## Dataset excerpts:

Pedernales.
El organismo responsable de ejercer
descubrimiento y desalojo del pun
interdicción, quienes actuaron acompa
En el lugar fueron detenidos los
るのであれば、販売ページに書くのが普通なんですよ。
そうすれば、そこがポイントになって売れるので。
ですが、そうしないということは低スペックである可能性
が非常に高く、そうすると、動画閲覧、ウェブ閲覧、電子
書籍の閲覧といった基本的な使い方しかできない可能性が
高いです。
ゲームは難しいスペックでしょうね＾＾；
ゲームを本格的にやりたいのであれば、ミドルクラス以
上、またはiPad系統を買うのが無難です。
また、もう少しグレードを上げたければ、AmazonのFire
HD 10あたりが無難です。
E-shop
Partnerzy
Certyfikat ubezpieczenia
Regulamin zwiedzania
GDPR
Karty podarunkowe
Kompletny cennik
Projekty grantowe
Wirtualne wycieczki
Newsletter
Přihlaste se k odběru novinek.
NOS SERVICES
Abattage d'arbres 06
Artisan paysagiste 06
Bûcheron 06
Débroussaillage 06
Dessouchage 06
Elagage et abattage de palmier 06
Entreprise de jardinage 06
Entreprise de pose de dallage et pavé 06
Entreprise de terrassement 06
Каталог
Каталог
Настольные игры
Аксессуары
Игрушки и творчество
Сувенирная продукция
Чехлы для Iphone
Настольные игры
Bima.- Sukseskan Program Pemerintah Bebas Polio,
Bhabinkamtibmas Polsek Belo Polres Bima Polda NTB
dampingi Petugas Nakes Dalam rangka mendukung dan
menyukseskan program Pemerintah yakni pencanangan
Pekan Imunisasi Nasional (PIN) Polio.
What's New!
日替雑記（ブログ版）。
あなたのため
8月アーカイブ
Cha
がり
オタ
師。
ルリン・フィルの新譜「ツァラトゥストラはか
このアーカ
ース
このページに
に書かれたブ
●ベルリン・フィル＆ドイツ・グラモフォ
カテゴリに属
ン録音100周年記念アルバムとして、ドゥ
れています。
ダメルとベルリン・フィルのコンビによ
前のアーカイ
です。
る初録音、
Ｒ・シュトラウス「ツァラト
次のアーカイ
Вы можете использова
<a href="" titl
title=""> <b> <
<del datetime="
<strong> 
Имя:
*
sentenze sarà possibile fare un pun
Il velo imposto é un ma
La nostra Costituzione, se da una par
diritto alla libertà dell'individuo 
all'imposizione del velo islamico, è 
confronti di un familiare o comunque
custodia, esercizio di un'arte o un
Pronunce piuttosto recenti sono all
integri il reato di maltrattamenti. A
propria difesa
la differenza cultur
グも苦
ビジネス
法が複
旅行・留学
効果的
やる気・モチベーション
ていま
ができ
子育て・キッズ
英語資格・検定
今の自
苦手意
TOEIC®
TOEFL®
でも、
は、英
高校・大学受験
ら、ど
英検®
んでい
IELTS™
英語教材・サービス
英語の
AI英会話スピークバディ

## Exercise:
Repeat exactly the lines from the first line of the records above through the line containing "Abattage d'arbres 06", both included, and nothing else.

## Output below:
Pedernales.
El organismo responsable de ejercer
descubrimiento y desalojo del pun
interdicción, quienes actuaron acompa
En el lugar fueron detenidos los
るのであれば、販売ページに書くのが普通なんですよ。
そうすれば、そこがポイントになって売れるので。
ですが、そうしないということは低スペックである可能性
が非常に高く、そうすると、動画閲覧、ウェブ閲覧、電子
書籍の閲覧といった基本的な使い方しかできない可能性が
高いです。
ゲームは難しいスペックでしょうね＾＾；
ゲームを本格的にやりたいのであれば、ミドルクラス以
上、またはiPad系統を買うのが無難です。
また、もう少しグレードを上げたければ、AmazonのFire
HD 10あたりが無難です。
E-shop
Partnerzy
Certyfikat ubezpieczenia
Regulamin zwiedzania
GDPR
Karty podarunkowe
Kompletny cennik
Projekty grantowe
Wirtualne wycieczki
Newsletter
Přihlaste se k odběru novinek.
NOS SERVICES
Abattage d'arbres 06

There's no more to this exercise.